Sin embargo, las cosas no eran tan diferentes como podemos creer. Entonces y ahora el número de conflictos armados activos en el mundo supera los cincuenta. Es decir, que hay, como mínimo, cincuenta lugares en el mundo donde la gente muere cada día, donde hay niñas y niños asesinados, hambrunas, epidemias y todo tipo de crímenes de guerra que acompañan a la guerra misma. Un sufrimiento que, desde la comodidad de nuestros sofás, es casi imposible de imaginar.

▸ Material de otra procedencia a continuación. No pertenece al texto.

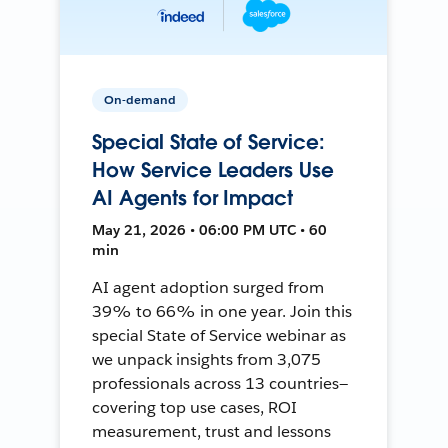
On-demand
Special State of Service:
How Service Leaders Use
AI Agents for Impact
May 21, 2026 • 06:00 PM UTC • 60
min
AI agent adoption surged from
39% to 66% in one year. Join this
special State of Service webinar as
we unpack insights from 3,075
professionals across 13 countries—
covering top use cases, ROI
measurement, trust and lessons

Pero, de pronto, la guerra se acercó a nuestras fronteras, y empieza a tocar de una modo insistente y alarmante a nuestras puertas y a nuestros intereses. La guerra ya no es algo lejano que ocurre en lugares como Yemen, Siria, Birmania o Burkina Faso. Ocurre en nuestro entorno, amenaza nuestra seguridad e incluso vacía las estanterías de nuestros supermercados o afecta a lo que hemos de pagar por las cosas. O sea, adiós a la zona de confort. Tal como suena.

Lo que está ocurriendo en Ucrania y en Gaza nos ha sacudido por varias razones, y nos sentimos apelados como no nos hicieron sentir otras guerras. Se protesta en las universidades como veíamos en las películas que se hacía en la Guerra de Vietnam, y la guerra se ha incorporado a las tertulias de radio y televisión y las conversaciones de café.

Pero no podemos olvidar que cualquier guerra siempre se ceba sobre las personas más vulnerables. Sea en Ucrania o en Yemen, en Gaza o en Mali, y sea cual sea el color de la piel o la religión de quienes se ven envueltos en ella.

Tal vez si el mundo hubiera sabido reaccionar cuando estas cosas ocurrían en otros lugares, no escucharíamos ahora esos tambores de guerra tan cercanos. Esperemos que no sea tarde. Aunque para muchas niñas y niños y para muchas otras personas, ya lo es. Por desgracia.